§ TASK PROMPT
Scan the entries below for "Alfa" and copy each line that holds it.

-------- MATERIAL FOR THIS EXERCISE

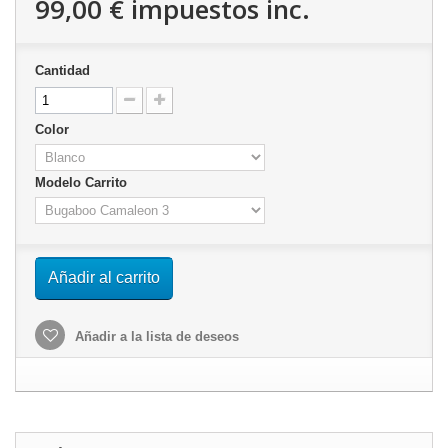
99,00 €
impuestos inc.
Cantidad
Color
Modelo Carrito
Añadir al carrito
Añadir a la lista de deseos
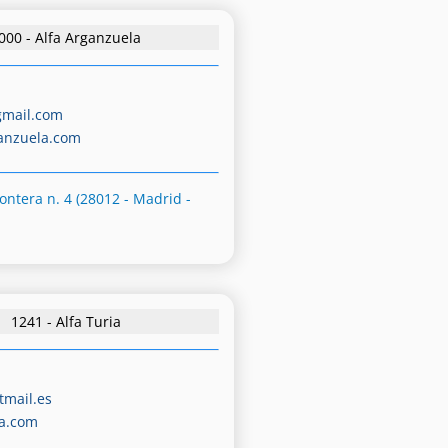
000 - Alfa Arganzuela
mail.com
anzuela.com
rontera n. 4 (28012 - Madrid -
1241 - Alfa Turia
tmail.es
ia.com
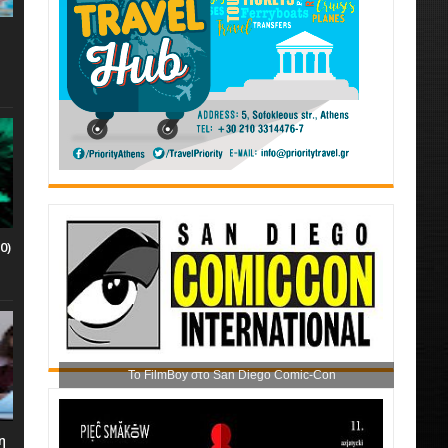
0)
Το FilmBoy στο San Diego Comic-Con
η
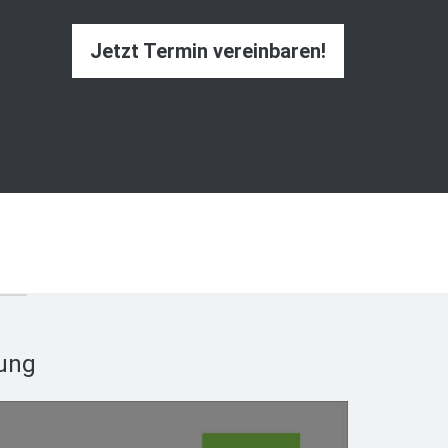
Jetzt Termin vereinbaren!
tung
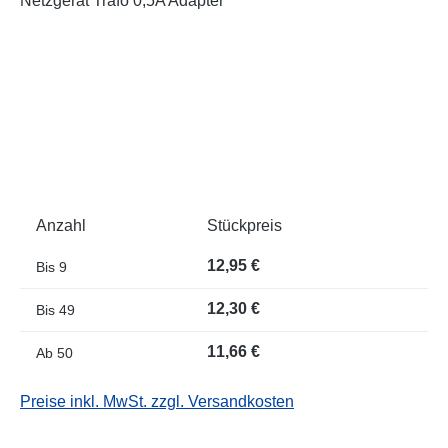
Anzahl
Stückpreis
12,95 €
Bis
9
12,30 €
Bis
49
11,66 €
Ab
50
Preise inkl. MwSt. zzgl. Versandkosten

----------------

§ RESULT BELOW
000 - Alfa Arganzuela
1241 - Alfa Turia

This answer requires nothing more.